## PROVIDED MATERIAL
>>>>
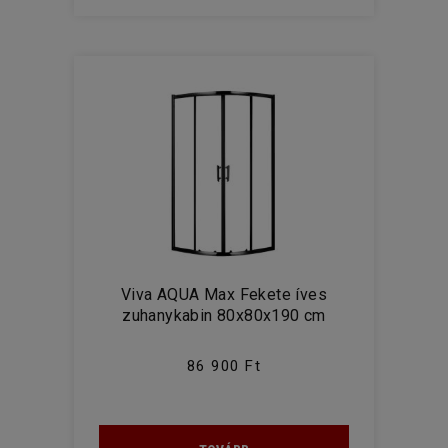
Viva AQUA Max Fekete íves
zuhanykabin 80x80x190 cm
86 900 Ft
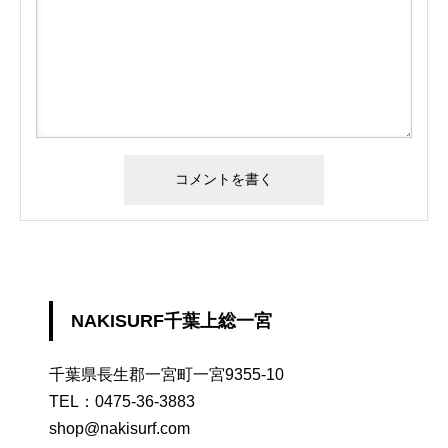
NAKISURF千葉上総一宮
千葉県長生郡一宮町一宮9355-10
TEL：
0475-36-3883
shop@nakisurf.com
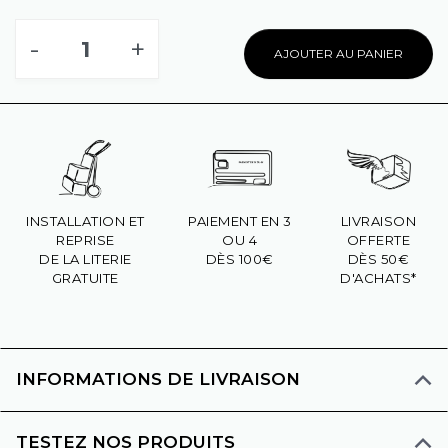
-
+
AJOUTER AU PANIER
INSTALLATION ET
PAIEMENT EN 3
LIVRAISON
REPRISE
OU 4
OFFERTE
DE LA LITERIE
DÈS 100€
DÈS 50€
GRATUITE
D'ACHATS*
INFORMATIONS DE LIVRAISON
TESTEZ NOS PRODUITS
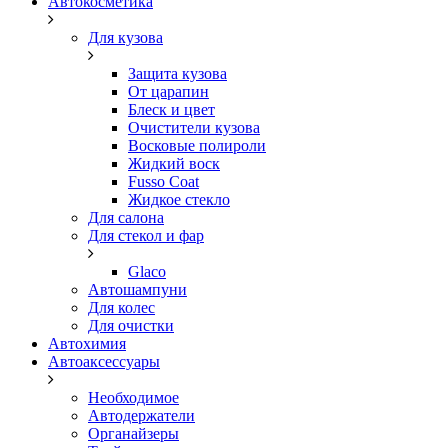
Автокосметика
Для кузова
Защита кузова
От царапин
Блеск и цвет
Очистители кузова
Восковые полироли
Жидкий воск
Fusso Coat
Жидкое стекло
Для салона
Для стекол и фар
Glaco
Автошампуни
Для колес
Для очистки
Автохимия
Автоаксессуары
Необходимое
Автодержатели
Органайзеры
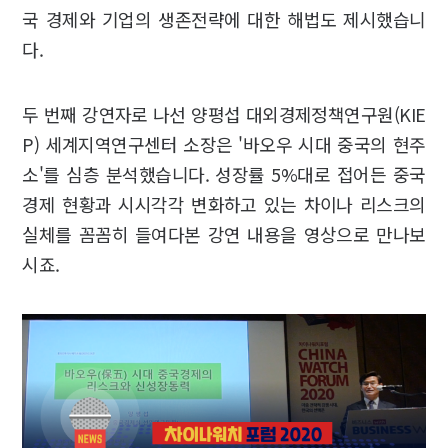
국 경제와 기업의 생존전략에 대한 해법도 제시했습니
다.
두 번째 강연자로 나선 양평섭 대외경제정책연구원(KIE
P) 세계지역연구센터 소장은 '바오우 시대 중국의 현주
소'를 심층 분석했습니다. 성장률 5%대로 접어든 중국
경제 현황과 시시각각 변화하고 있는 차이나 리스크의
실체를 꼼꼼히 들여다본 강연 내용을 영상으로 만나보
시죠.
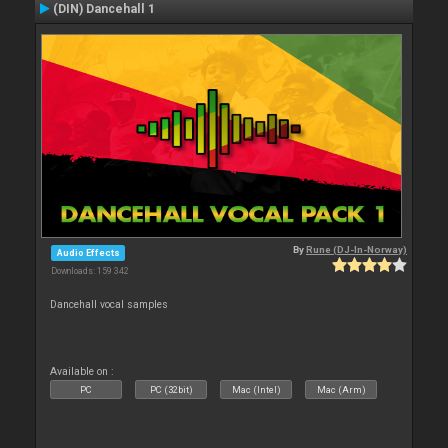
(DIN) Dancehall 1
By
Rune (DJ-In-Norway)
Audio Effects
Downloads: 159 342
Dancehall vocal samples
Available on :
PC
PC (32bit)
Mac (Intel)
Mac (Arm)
<<<<
## EXERCISE DESCRIPTION
Would you transcribe all of the data exactly, apart from its pictures?

## RESPONSE TO THIS TASK
Viva AQUA Max Fekete íves
zuhanykabin 80x80x190 cm
86 900 Ft
NAKISURF千葉上総一宮
千葉県長生郡一宮町一宮9355-10
TEL：
0475-36-3883
shop@nakisurf.com
-
+
AJOUTER AU PANIER
INSTALLATION ET
PAIEMENT EN 3
LIVRAISON
REPRISE
OU 4
OFFERTE
DE LA LITERIE
DÈS 100€
DÈS 50€
GRATUITE
D'ACHATS*
INFORMATIONS DE LIVRAISON
TESTEZ NOS PRODUITS
Автокосметика
Для кузова
Защита кузова
От царапин
Блеск и цвет
Очистители кузова
Восковые полироли
Жидкий воск
Fusso Coat
Жидкое стекло
Для салона
Для стекол и фар
Glaco
Автошампуни
Для колес
Для очистки
Автохимия
Автоаксессуары
Необходимое
Автодержатели
Органайзеры
국 경제와 기업의 생존전략에 대한 해법도 제시했습니
다.
두 번째 강연자로 나선 양평섭 대외경제정책연구원(KIE
P) 세계지역연구센터 소장은 '바오우 시대 중국의 현주
소'를 심층 분석했습니다. 성장률 5%대로 접어든 중국
경제 현황과 시시각각 변화하고 있는 차이나 리스크의
실체를 꼼꼼히 들여다본 강연 내용을 영상으로 만나보
시죠.
(DIN) Dancehall 1
By
Rune (DJ-In-Norway)
Audio Effects
Downloads: 159 342
Dancehall vocal samples
Available on :
PC
PC (32bit)
Mac (Intel)
Mac (Arm)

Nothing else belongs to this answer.